**Supplied material**:
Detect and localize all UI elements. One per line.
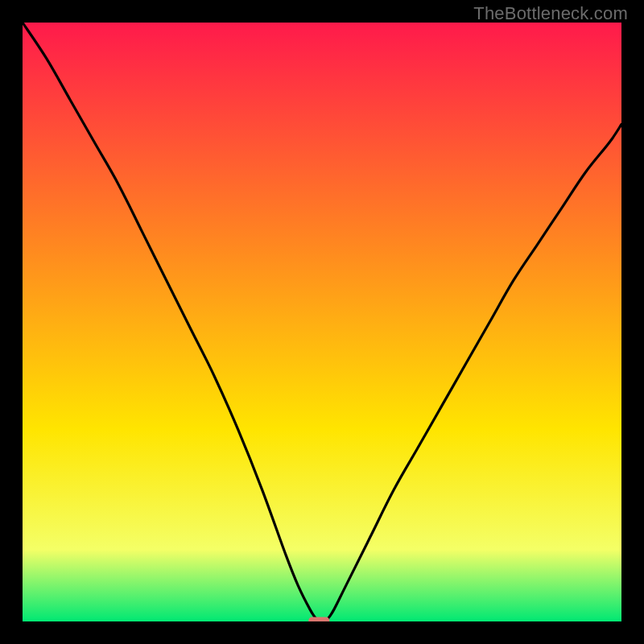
plot-area (23, 23, 621, 621)
optimal-point-marker (308, 617, 329, 621)
watermark-text: TheBottleneck.com (473, 3, 628, 24)
gradient-background (23, 23, 621, 621)
chart-svg (23, 23, 621, 621)
outer-frame: TheBottleneck.com (0, 0, 644, 644)
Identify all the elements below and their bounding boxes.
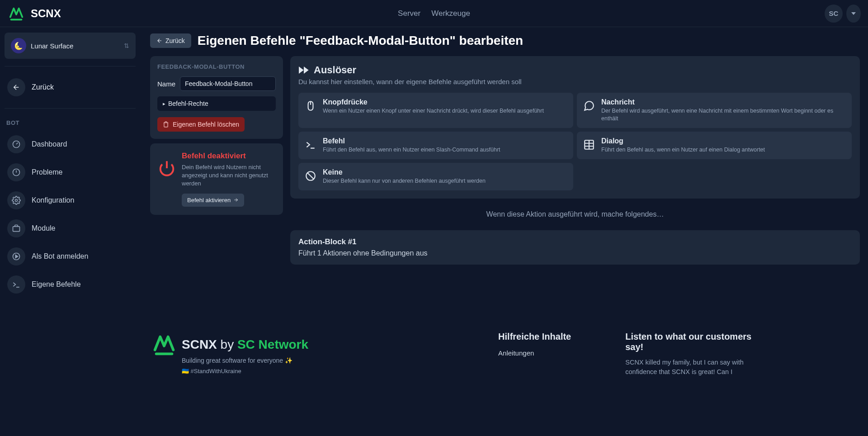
sidebar-item-label: Module	[32, 224, 55, 232]
terminal-icon	[305, 139, 316, 151]
trigger-option-message[interactable]: Nachricht Der Befehl wird ausgeführt, we…	[577, 93, 852, 128]
trigger-option-title: Nachricht	[601, 98, 845, 106]
triggers-subtitle: Du kannst hier einstellen, wann der eige…	[298, 78, 852, 85]
delete-command-button[interactable]: Eigenen Befehl löschen	[157, 117, 245, 132]
sidebar-item-custom-commands[interactable]: Eigene Befehle	[5, 272, 136, 297]
mouse-icon	[305, 100, 316, 112]
trigger-option-title: Knopfdrücke	[323, 98, 544, 106]
footer-help-title: Hilfreiche Inhalte	[498, 332, 571, 342]
back-button[interactable]: Zurück	[150, 33, 191, 48]
server-icon: 🌜	[11, 38, 26, 53]
gauge-icon	[7, 135, 25, 153]
sidebar-back-label: Zurück	[32, 83, 54, 91]
arrow-left-icon	[156, 38, 163, 44]
config-header: FEEDBACK-MODAL-BUTTON	[157, 63, 276, 70]
footer-tagline: Building great software for everyone ✨	[182, 357, 308, 364]
sidebar-back[interactable]: Zurück	[5, 74, 136, 101]
svg-rect-4	[13, 227, 20, 232]
action-block-desc: Führt 1 Aktionen ohne Bedingungen aus	[298, 249, 852, 257]
sidebar-item-modules[interactable]: Module	[5, 216, 136, 241]
footer-testimonial-body: SCNX killed my family, but I can say wit…	[625, 358, 770, 378]
terminal-icon	[7, 275, 25, 294]
sidebar-item-dashboard[interactable]: Dashboard	[5, 132, 136, 157]
footer-logo-icon	[151, 332, 177, 358]
action-block-card[interactable]: Action-Block #1 Führt 1 Aktionen ohne Be…	[290, 230, 860, 265]
footer: SCNX by SC Network Building great softwa…	[150, 319, 860, 378]
footer-link-guides[interactable]: Anleitungen	[498, 347, 571, 359]
triggers-card: Auslöser Du kannst hier einstellen, wann…	[290, 56, 860, 199]
trigger-option-none[interactable]: Keine Dieser Befehl kann nur von anderen…	[298, 163, 573, 190]
trigger-option-desc: Der Befehl wird ausgeführt, wenn eine Na…	[601, 107, 845, 123]
sidebar-item-label: Probleme	[32, 168, 62, 176]
trigger-option-desc: Führt den Befehl aus, wenn ein Nutzer ei…	[323, 146, 500, 154]
deactivated-title: Befehl deaktiviert	[182, 152, 275, 161]
deactivated-card: Befehl deaktiviert Dein Befehl wird Nutz…	[150, 143, 283, 215]
deactivated-desc: Dein Befehl wird Nutzern nicht angezeigt…	[182, 163, 275, 188]
server-name: Lunar Surface	[31, 42, 119, 50]
action-hint: Wenn diese Aktion ausgeführt wird, mache…	[290, 206, 860, 223]
brand-logo[interactable]: SCNX	[7, 5, 61, 23]
trigger-option-title: Befehl	[323, 137, 500, 145]
fast-forward-icon	[298, 65, 309, 76]
ban-icon	[305, 170, 316, 182]
trigger-option-desc: Führt den Befehl aus, wenn ein Nutzer au…	[601, 146, 765, 154]
arrow-right-icon	[233, 197, 239, 203]
sidebar-item-problems[interactable]: Probleme	[5, 160, 136, 185]
trigger-option-command[interactable]: Befehl Führt den Befehl aus, wenn ein Nu…	[298, 132, 573, 159]
sidebar-section-label: BOT	[5, 116, 136, 129]
power-icon	[158, 160, 175, 177]
message-icon	[583, 100, 595, 112]
page-title: Eigenen Befehle "Feedback-Modal-Button" …	[198, 33, 523, 48]
nav-server[interactable]: Server	[398, 9, 420, 18]
gear-icon	[7, 191, 25, 209]
name-label: Name	[157, 80, 175, 88]
trigger-option-dialog[interactable]: Dialog Führt den Befehl aus, wenn ein Nu…	[577, 132, 852, 159]
logo-icon	[7, 5, 25, 23]
user-menu-dropdown[interactable]	[846, 5, 861, 23]
triggers-title: Auslöser	[314, 64, 356, 76]
nav-tools[interactable]: Werkzeuge	[431, 9, 470, 18]
grid-icon	[583, 139, 595, 151]
trigger-option-desc: Dieser Befehl kann nur von anderen Befeh…	[323, 177, 486, 185]
sidebar-item-label: Als Bot anmelden	[32, 252, 88, 261]
sidebar-item-label: Konfiguration	[32, 196, 74, 204]
divider	[5, 108, 136, 109]
server-selector[interactable]: 🌜 Lunar Surface ⇅	[5, 33, 136, 59]
activate-button[interactable]: Befehl aktivieren	[182, 194, 244, 207]
command-rights-disclosure[interactable]: Befehl-Rechte	[157, 96, 276, 111]
selector-icon: ⇅	[124, 42, 129, 49]
sidebar-item-label: Eigene Befehle	[32, 280, 81, 289]
briefcase-icon	[7, 219, 25, 237]
brand-name: SCNX	[31, 7, 61, 20]
trigger-option-title: Keine	[323, 168, 486, 176]
config-card: FEEDBACK-MODAL-BUTTON Name Befehl-Rechte…	[150, 56, 283, 139]
back-arrow-icon	[7, 78, 25, 96]
action-block-title: Action-Block #1	[298, 237, 852, 246]
sidebar-item-login-as-bot[interactable]: Als Bot anmelden	[5, 244, 136, 269]
footer-testimonial-title: Listen to what our customers say!	[625, 332, 770, 352]
trigger-option-title: Dialog	[601, 137, 765, 145]
command-name-input[interactable]	[180, 76, 276, 91]
sidebar-item-label: Dashboard	[32, 140, 67, 148]
svg-rect-9	[155, 352, 174, 355]
svg-rect-0	[10, 19, 23, 20]
divider	[5, 66, 136, 66]
footer-brand: SCNX by SC Network	[182, 337, 308, 352]
footer-stand-with-ukraine[interactable]: 🇺🇦 #StandWithUkraine	[182, 368, 308, 374]
trash-icon	[163, 121, 169, 128]
chevron-down-icon	[851, 12, 856, 15]
trigger-option-desc: Wenn ein Nutzer einen Knopf unter einer …	[323, 107, 544, 115]
svg-point-3	[15, 199, 18, 202]
trigger-option-button-press[interactable]: Knopfdrücke Wenn ein Nutzer einen Knopf …	[298, 93, 573, 128]
play-icon	[7, 247, 25, 265]
alert-icon	[7, 163, 25, 181]
sidebar-item-configuration[interactable]: Konfiguration	[5, 188, 136, 213]
avatar[interactable]: SC	[825, 5, 843, 23]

**Description of the task**: Your copy of the entries must be exact and must not include any of their pictures.

**Solution**:
Detect and localize all UI elements. One per line.
plot-area (23, 23, 621, 621)
optimal-point-marker (308, 617, 329, 621)
watermark-text: TheBottleneck.com (473, 3, 628, 24)
gradient-background (23, 23, 621, 621)
chart-svg (23, 23, 621, 621)
outer-frame: TheBottleneck.com (0, 0, 644, 644)
Identify all the elements below and their bounding boxes.
sidebar-item-label: Module	[32, 224, 55, 232]
terminal-icon	[305, 139, 316, 151]
trigger-option-message[interactable]: Nachricht Der Befehl wird ausgeführt, we…	[577, 93, 852, 128]
trigger-option-title: Nachricht	[601, 98, 845, 106]
triggers-subtitle: Du kannst hier einstellen, wann der eige…	[298, 78, 852, 85]
delete-command-button[interactable]: Eigenen Befehl löschen	[157, 117, 245, 132]
sidebar-item-custom-commands[interactable]: Eigene Befehle	[5, 272, 136, 297]
mouse-icon	[305, 100, 316, 112]
trigger-option-title: Knopfdrücke	[323, 98, 544, 106]
footer-help-title: Hilfreiche Inhalte	[498, 332, 571, 342]
back-button[interactable]: Zurück	[150, 33, 191, 48]
server-icon: 🌜	[11, 38, 26, 53]
gauge-icon	[7, 135, 25, 153]
sidebar-back-label: Zurück	[32, 83, 54, 91]
arrow-left-icon	[156, 38, 163, 44]
config-header: FEEDBACK-MODAL-BUTTON	[157, 63, 276, 70]
footer-tagline: Building great software for everyone ✨	[182, 357, 308, 364]
sidebar-back[interactable]: Zurück	[5, 74, 136, 101]
svg-rect-4	[13, 227, 20, 232]
action-block-desc: Führt 1 Aktionen ohne Bedingungen aus	[298, 249, 852, 257]
sidebar-item-modules[interactable]: Module	[5, 216, 136, 241]
footer-testimonial-body: SCNX killed my family, but I can say wit…	[625, 358, 770, 378]
terminal-icon	[7, 275, 25, 294]
sidebar-item-dashboard[interactable]: Dashboard	[5, 132, 136, 157]
footer-logo-icon	[151, 332, 177, 358]
action-block-card[interactable]: Action-Block #1 Führt 1 Aktionen ohne Be…	[290, 230, 860, 265]
footer: SCNX by SC Network Building great softwa…	[150, 319, 860, 378]
footer-link-guides[interactable]: Anleitungen	[498, 347, 571, 359]
triggers-card: Auslöser Du kannst hier einstellen, wann…	[290, 56, 860, 199]
trigger-option-none[interactable]: Keine Dieser Befehl kann nur von anderen…	[298, 163, 573, 190]
trigger-option-desc: Der Befehl wird ausgeführt, wenn eine Na…	[601, 107, 845, 123]
sidebar-item-label: Probleme	[32, 168, 62, 176]
trigger-option-desc: Führt den Befehl aus, wenn ein Nutzer ei…	[323, 146, 500, 154]
deactivated-title: Befehl deaktiviert	[182, 152, 275, 161]
deactivated-card: Befehl deaktiviert Dein Befehl wird Nutz…	[150, 143, 283, 215]
deactivated-desc: Dein Befehl wird Nutzern nicht angezeigt…	[182, 163, 275, 188]
server-name: Lunar Surface	[31, 42, 119, 50]
action-hint: Wenn diese Aktion ausgeführt wird, mache…	[290, 206, 860, 223]
brand-logo[interactable]: SCNX	[7, 5, 61, 23]
trigger-option-title: Befehl	[323, 137, 500, 145]
fast-forward-icon	[298, 65, 309, 76]
ban-icon	[305, 170, 316, 182]
trigger-option-desc: Führt den Befehl aus, wenn ein Nutzer au…	[601, 146, 765, 154]
arrow-right-icon	[233, 197, 239, 203]
sidebar-item-problems[interactable]: Probleme	[5, 160, 136, 185]
trigger-option-command[interactable]: Befehl Führt den Befehl aus, wenn ein Nu…	[298, 132, 573, 159]
sidebar-section-label: BOT	[5, 116, 136, 129]
power-icon	[158, 160, 175, 177]
message-icon	[583, 100, 595, 112]
page-title: Eigenen Befehle "Feedback-Modal-Button" …	[198, 33, 523, 48]
nav-server[interactable]: Server	[398, 9, 420, 18]
gear-icon	[7, 191, 25, 209]
name-label: Name	[157, 80, 175, 88]
trigger-option-dialog[interactable]: Dialog Führt den Befehl aus, wenn ein Nu…	[577, 132, 852, 159]
logo-icon	[7, 5, 25, 23]
user-menu-dropdown[interactable]	[846, 5, 861, 23]
triggers-title: Auslöser	[314, 64, 356, 76]
nav-tools[interactable]: Werkzeuge	[431, 9, 470, 18]
grid-icon	[583, 139, 595, 151]
trigger-option-desc: Dieser Befehl kann nur von anderen Befeh…	[323, 177, 486, 185]
sidebar-item-label: Als Bot anmelden	[32, 252, 88, 261]
sidebar-item-label: Konfiguration	[32, 196, 74, 204]
divider	[5, 108, 136, 109]
server-selector[interactable]: 🌜 Lunar Surface ⇅	[5, 33, 136, 59]
activate-button[interactable]: Befehl aktivieren	[182, 194, 244, 207]
command-rights-disclosure[interactable]: Befehl-Rechte	[157, 96, 276, 111]
selector-icon: ⇅	[124, 42, 129, 49]
sidebar-item-label: Eigene Befehle	[32, 280, 81, 289]
briefcase-icon	[7, 219, 25, 237]
brand-name: SCNX	[31, 7, 61, 20]
trigger-option-title: Keine	[323, 168, 486, 176]
config-card: FEEDBACK-MODAL-BUTTON Name Befehl-Rechte…	[150, 56, 283, 139]
back-arrow-icon	[7, 78, 25, 96]
action-block-title: Action-Block #1	[298, 237, 852, 246]
sidebar-item-login-as-bot[interactable]: Als Bot anmelden	[5, 244, 136, 269]
footer-testimonial-title: Listen to what our customers say!	[625, 332, 770, 352]
trigger-option-title: Dialog	[601, 137, 765, 145]
command-name-input[interactable]	[180, 76, 276, 91]
sidebar-item-label: Dashboard	[32, 140, 67, 148]
svg-rect-9	[155, 352, 174, 355]
svg-rect-0	[10, 19, 23, 20]
divider	[5, 66, 136, 66]
footer-brand: SCNX by SC Network	[182, 337, 308, 352]
footer-stand-with-ukraine[interactable]: 🇺🇦 #StandWithUkraine	[182, 368, 308, 374]
trash-icon	[163, 121, 169, 128]
chevron-down-icon	[851, 12, 856, 15]
trigger-option-desc: Wenn ein Nutzer einen Knopf unter einer …	[323, 107, 544, 115]
svg-point-3	[15, 199, 18, 202]
trigger-option-button-press[interactable]: Knopfdrücke Wenn ein Nutzer einen Knopf …	[298, 93, 573, 128]
play-icon	[7, 247, 25, 265]
alert-icon	[7, 163, 25, 181]
sidebar-item-configuration[interactable]: Konfiguration	[5, 188, 136, 213]
avatar[interactable]: SC	[825, 5, 843, 23]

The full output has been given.